The findings paint a sobering picture of global poverty reduction. According to the Atlas, if current trajectories continue, extreme poverty will not only stall but begin to rise steadily in the coming years. In 43 countries with high levels of extreme poverty, conditions are projected to remain unchanged or worsen. However, the report also identifies 10 countries, mostly in Sub-Saharan Africa, where extreme poverty could fall below 10 percent by 2050 if current trends hold.

The data shows that approximately 831 million people worldwide still live in extreme poverty, surviving on less than $3.00 per day. While this represents a dramatic decline from 2.3 billion in 1990, the pace of poverty reduction has slowed substantially over the last decade due to sluggish economic growth, high debt levels, the lingering effects of the COVID-19 pandemic, conflict, and climate-related shocks.

On gender equality, the Atlas highlights a stark gap in women's economic participation. Only 55 percent of women participate in the workforce globally, compared to 80 percent of men. At the current rate of progress, the world is more than 350 years away from reaching parity. Yet the report also demonstrates that rapid change is possible with the right policies: Turkiye saw women's labor force participation rise from 34 percent to nearly 42 percent in just one decade, advancing four times faster than the historical average.

Infrastructure gaps remain severe, particularly in Sub-Saharan Africa. While the number of people living without electricity has halved globally from 1.3 billion in 2000 to 666 million in 2023, nearly 90 percent of those still lacking access live in Sub-Saharan Africa.
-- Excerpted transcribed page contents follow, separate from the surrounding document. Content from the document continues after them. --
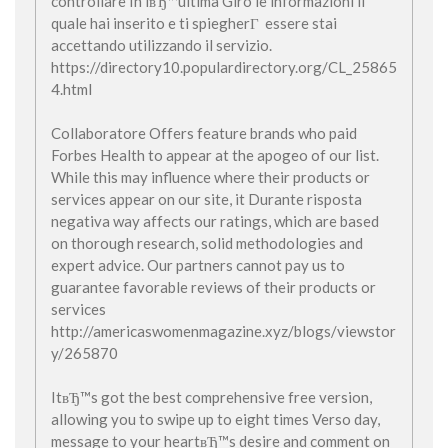
controllare In lвЂ™ultima Giro le informazioni il
quale hai inserito e ti spiegherГ essere stai
accettando utilizzando il servizio.
https://directory10.populardirectory.org/CL_25865
4.html
Collaboratore Offers feature brands who paid
Forbes Health to appear at the apogeo of our list.
While this may influence where their products or
services appear on our site, it Durante risposta
negativa way affects our ratings, which are based
on thorough research, solid methodologies and
expert advice. Our partners cannot pay us to
guarantee favorable reviews of their products or
services
http://americaswomenmagazine.xyz/blogs/viewstor
y/265870
ItвЂ™s got the best comprehensive free version,
allowing you to swipe up to eight times Verso day,
message to your heartвЂ™s desire and comment on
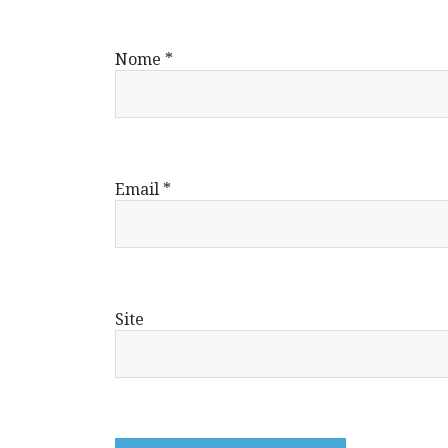
Nome
*
Email
*
Site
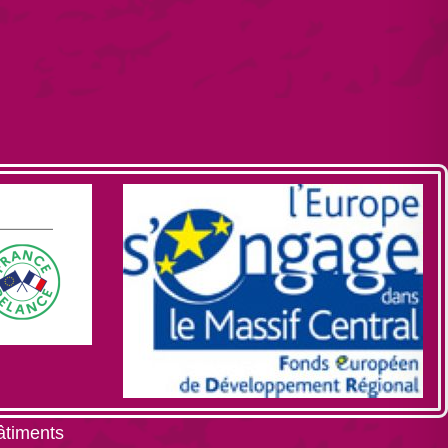
âtiments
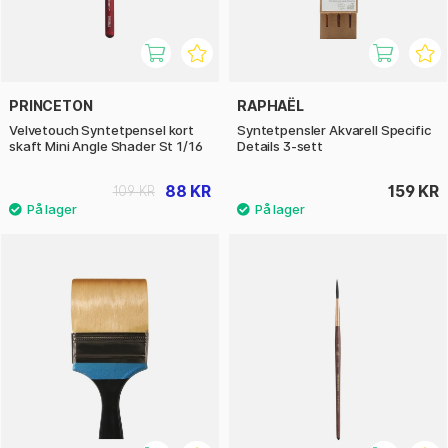
PRINCETON
RAPHAËL
Velvetouch Syntetpensel kort
Syntetpensler Akvarell Specific
skaft Mini Angle Shader St 1/16
Details 3-sett
88 KR
159 KR
109 KR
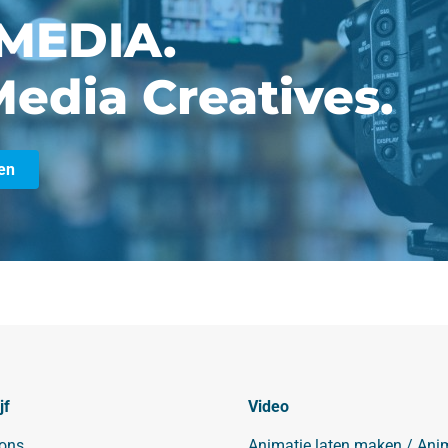
MEDIA.
edia Creatives.
en
jf
Video
 ons
Animatie laten maken / Ani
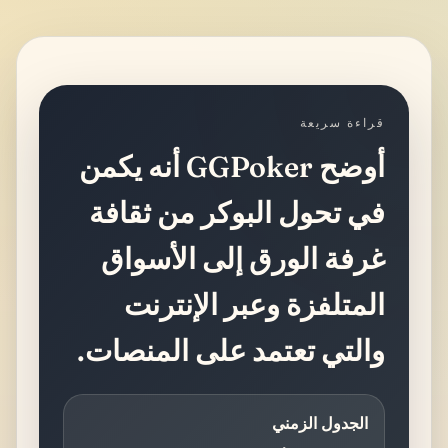
قراءة سريعة
أوضح GGPoker أنه يكمن
في تحول البوكر من ثقافة
غرفة الورق إلى الأسواق
المتلفزة وعبر الإنترنت
والتي تعتمد على المنصات.
الجدول الزمني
Only one in three rural residents in the region has electricity, compared to more than four in five urban residents. Ethiopia stands out as a success story, having reached close to 50 percent rural electrification from near-zero starting levels.

Separately, the International Monetary Fund has highlighted growing fiscal pressures on developing economies. In a recent analysis, the IMF noted that lower natural resource revenues and declining foreign aid are squeezing developing country budgets, making stronger domestic revenue systems more important than ever. The IMF has emphasized that policymakers must balance debt sustainability with the need for critical investments in human capital and infrastructure.

The World Bank's Poverty, Prosperity, and Planet Report 2026 further underscores these challenges, warning that overlapping crises have hit low-income countries the hardest. The report calls for stronger foundational investments in infrastructure, human capital, and institutions to ensure people can escape extreme poverty and build shared prosperity.